ABOUT THIS EXERCISE: Below are entries; repeat exactly, and nothing else, the lines from the one holding "淨的串流音質與個人化的控制性，再加上充電" through the one holding "caratteri sessuali primari e", inclusive. Leave the pictures out.

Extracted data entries
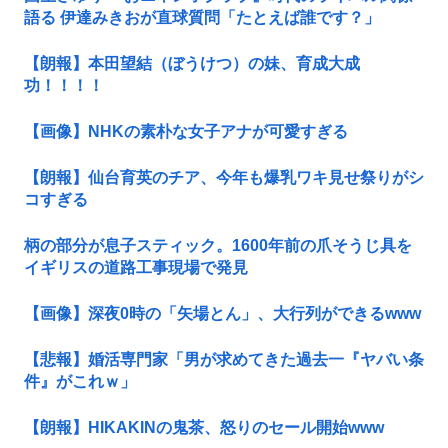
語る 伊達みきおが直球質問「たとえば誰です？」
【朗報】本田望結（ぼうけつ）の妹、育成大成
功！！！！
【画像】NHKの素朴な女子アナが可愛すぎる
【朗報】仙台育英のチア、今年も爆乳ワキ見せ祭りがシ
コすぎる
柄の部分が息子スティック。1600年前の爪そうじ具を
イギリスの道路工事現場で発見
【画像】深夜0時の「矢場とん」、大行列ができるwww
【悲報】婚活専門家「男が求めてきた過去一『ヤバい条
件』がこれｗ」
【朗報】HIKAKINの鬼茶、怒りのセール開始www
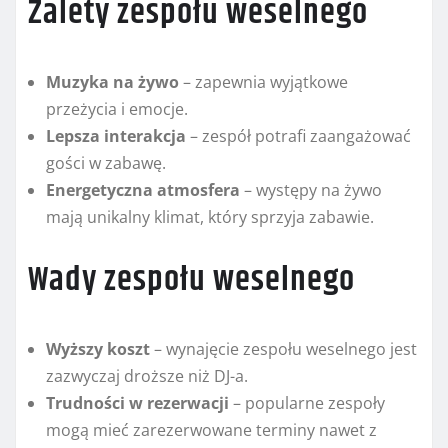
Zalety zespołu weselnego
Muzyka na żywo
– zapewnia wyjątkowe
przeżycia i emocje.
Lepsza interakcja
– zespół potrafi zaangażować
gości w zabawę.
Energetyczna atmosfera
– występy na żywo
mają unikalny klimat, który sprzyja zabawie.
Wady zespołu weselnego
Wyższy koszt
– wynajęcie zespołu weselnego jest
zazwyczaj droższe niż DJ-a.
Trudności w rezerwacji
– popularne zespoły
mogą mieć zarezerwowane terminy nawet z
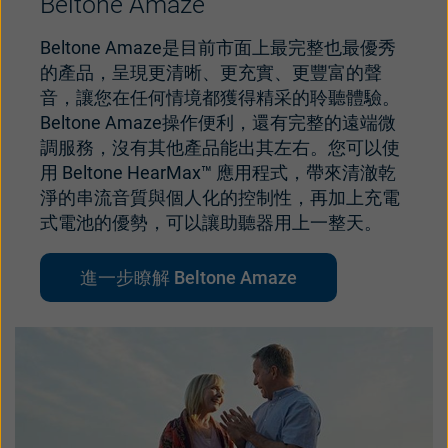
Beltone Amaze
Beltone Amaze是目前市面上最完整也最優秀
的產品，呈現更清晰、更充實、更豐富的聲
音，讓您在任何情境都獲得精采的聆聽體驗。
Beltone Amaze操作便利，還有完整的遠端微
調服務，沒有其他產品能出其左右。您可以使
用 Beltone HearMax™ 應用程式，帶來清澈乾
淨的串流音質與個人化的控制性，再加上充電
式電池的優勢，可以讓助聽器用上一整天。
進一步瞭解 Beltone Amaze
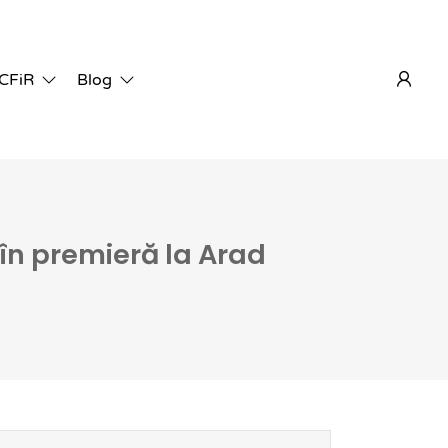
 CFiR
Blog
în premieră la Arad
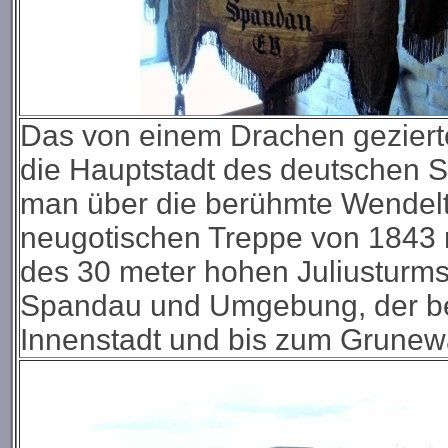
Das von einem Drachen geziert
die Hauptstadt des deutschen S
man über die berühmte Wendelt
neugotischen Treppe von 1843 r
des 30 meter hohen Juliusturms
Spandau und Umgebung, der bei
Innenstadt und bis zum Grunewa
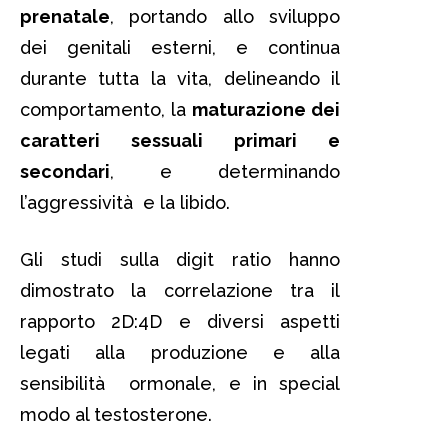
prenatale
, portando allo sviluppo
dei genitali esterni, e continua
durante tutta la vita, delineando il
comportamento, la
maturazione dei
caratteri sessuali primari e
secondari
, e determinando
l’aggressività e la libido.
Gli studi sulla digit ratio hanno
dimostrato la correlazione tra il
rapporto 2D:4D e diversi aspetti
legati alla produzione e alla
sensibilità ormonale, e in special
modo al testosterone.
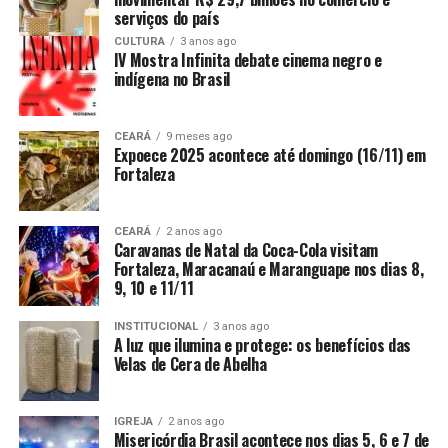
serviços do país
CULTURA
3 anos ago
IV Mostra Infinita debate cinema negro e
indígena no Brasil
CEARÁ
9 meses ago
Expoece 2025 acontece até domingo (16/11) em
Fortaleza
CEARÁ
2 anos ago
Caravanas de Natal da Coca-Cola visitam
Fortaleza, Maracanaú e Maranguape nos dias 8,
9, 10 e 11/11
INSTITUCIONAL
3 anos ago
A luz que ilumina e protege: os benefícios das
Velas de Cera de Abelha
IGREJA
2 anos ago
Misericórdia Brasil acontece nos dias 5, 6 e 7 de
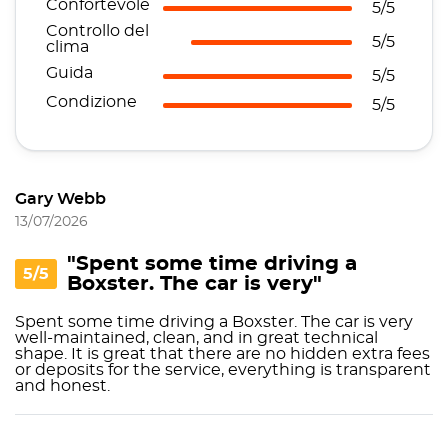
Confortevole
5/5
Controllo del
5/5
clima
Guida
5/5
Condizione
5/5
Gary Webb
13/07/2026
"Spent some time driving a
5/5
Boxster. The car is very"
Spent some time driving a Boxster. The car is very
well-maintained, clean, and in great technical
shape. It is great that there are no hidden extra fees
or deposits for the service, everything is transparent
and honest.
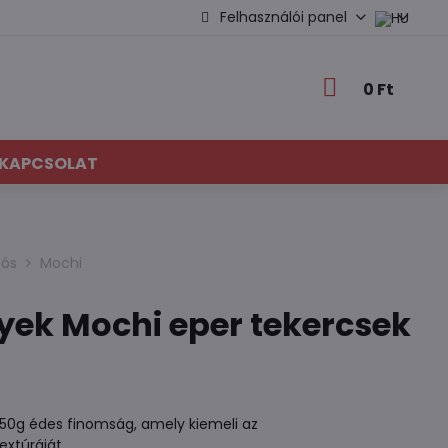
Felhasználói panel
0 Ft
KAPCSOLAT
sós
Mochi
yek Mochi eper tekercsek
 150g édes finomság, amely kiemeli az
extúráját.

ANSWER FOR THIS EXERCISE:
淨的串流音質與個人化的控制性，再加上充電
式電池的優勢，可以讓助聽器用上一整天。
進一步瞭解 Beltone Amaze
 CFiR
Blog
în premieră la Arad
Das von einem Drachen geziert
die Hauptstadt des deutschen S
man über die berühmte Wendelt
neugotischen Treppe von 1843 r
des 30 meter hohen Juliusturms
Spandau und Umgebung, der bei
Innenstadt und bis zum Grunewa
prenatale
, portando allo sviluppo
dei genitali esterni, e continua
durante tutta la vita, delineando il
comportamento, la
maturazione dei
caratteri sessuali primari e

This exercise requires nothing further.